TO DO:
Leave out all images and set down the records exactly as given.

▼

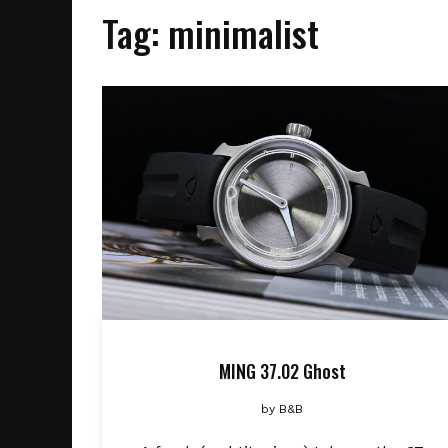
Tag:
minimalist
MING 37.02 Ghost
by
B&B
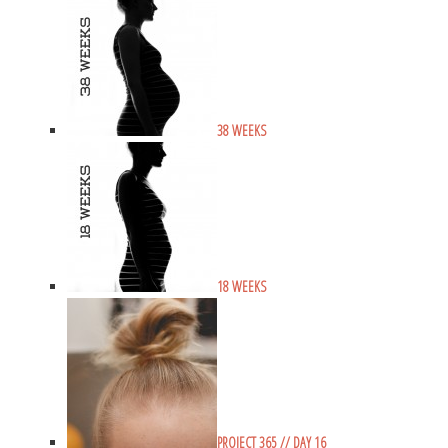
38 WEEKS
18 WEEKS
PROJECT 365 // DAY 16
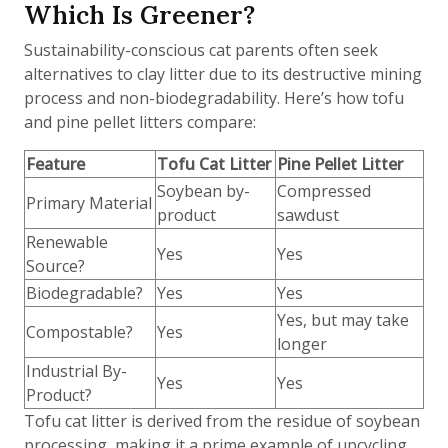
Which Is Greener?
Sustainability-conscious cat parents often seek
alternatives to clay litter due to its destructive mining
process and non-biodegradability. Here’s how tofu
and pine pellet litters compare:
Feature
Tofu Cat Litter
Pine Pellet Litter
Soybean by-
Compressed
Primary Material
product
sawdust
Renewable
Yes
Yes
Source?
Biodegradable?
Yes
Yes
Yes, but may take
Compostable?
Yes
longer
Industrial By-
Yes
Yes
Product?
Tofu cat litter is derived from the residue of soybean
processing, making it a prime example of upcycling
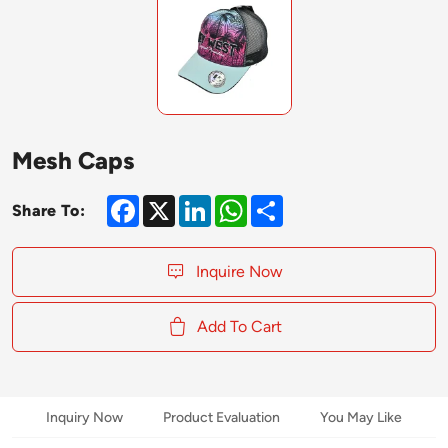
Mesh Caps
Facebook
X
LinkedIn
WhatsApp
Share
Share To:
Inquire Now
Add To Cart
Inquiry Now
Product Evaluation
You May Like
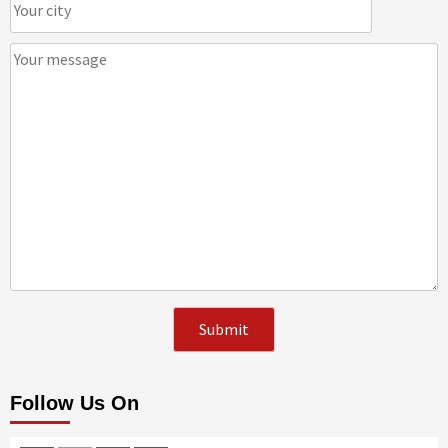
Follow Us On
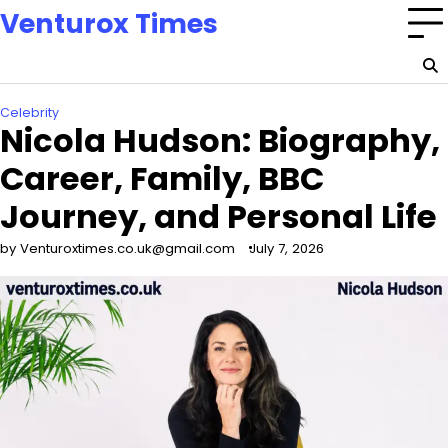
Skip
Venturox Times
to
content
Celebrity
Nicola Hudson: Biography,
Career, Family, BBC
Journey, and Personal Life
by Venturoxtimes.co.uk@gmail.com
July 7, 2026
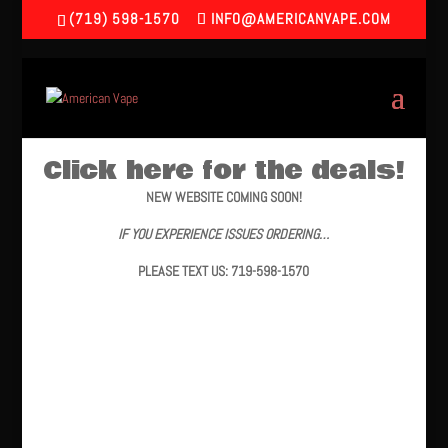
(719) 598-1570
INFO@AMERICANVAPE.COM
Click here for the deals!
NEW WEBSITE COMING SOON!
IF YOU EXPERIENCE ISSUES ORDERING…
PLEASE TEXT US: 719-598-1570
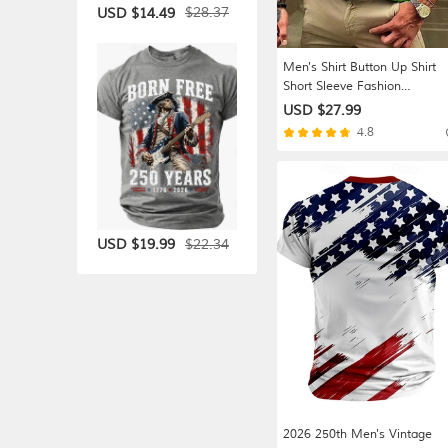
$28.37
USD $14.49
Men's Shirt Button Up Shirt
Short Sleeve Fashion
Streetwear Designer Casual
USD $27.99
Daily Weekend Summer Spri
4.8
Turndown Print Button-Down
Blue Orange Green Light Blu
$22.34
USD $19.99
2026 250th Men's Vintage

▲

WRITTEN REPLY:
Tag:
minimalist
MING 37.02 Ghost
by
B&B
38 WEEKS
18 WEEKS
PROJECT 365 // DAY 16
Which Is Greener?
Sustainability-conscious cat parents often seek
alternatives to clay litter due to its destructive mining
process and non-biodegradability. Here’s how tofu
and pine pellet litters compare:
Feature
Tofu Cat Litter
Pine Pellet Litter
Soybean by-
Compressed
Primary Material
product
sawdust
Renewable
Yes
Yes
Source?
Biodegradable?
Yes
Yes
Yes, but may take
Compostable?
Yes
longer
Industrial By-
Yes
Yes
Product?
Tofu cat litter is derived from the residue of soybean
processing, making it a prime example of upcycling
Mesh Caps
Facebook
X
LinkedIn
WhatsApp
Share
Share To:
Inquire Now
Add To Cart
Inquiry Now
Product Evaluation
You May Like
Follow Us On
Skip
Venturox Times
to
content
Celebrity
Nicola Hudson: Biography,
Career, Family, BBC
Journey, and Personal Life
by Venturoxtimes.co.uk@gmail.com
July 7, 2026
(719) 598-1570
INFO@AMERICANVAPE.COM
Click here for the deals!
NEW WEBSITE COMING SOON!
IF YOU EXPERIENCE ISSUES ORDERING…
PLEASE TEXT US: 719-598-1570
$28.37
USD $14.49
Men's Shirt Button Up Shirt
Short Sleeve Fashion
Streetwear Designer Casual
USD $27.99
Daily Weekend Summer Spri
4.8
Turndown Print Button-Down
Blue Orange Green Light Blu
$22.34
USD $19.99
2026 250th Men's Vintage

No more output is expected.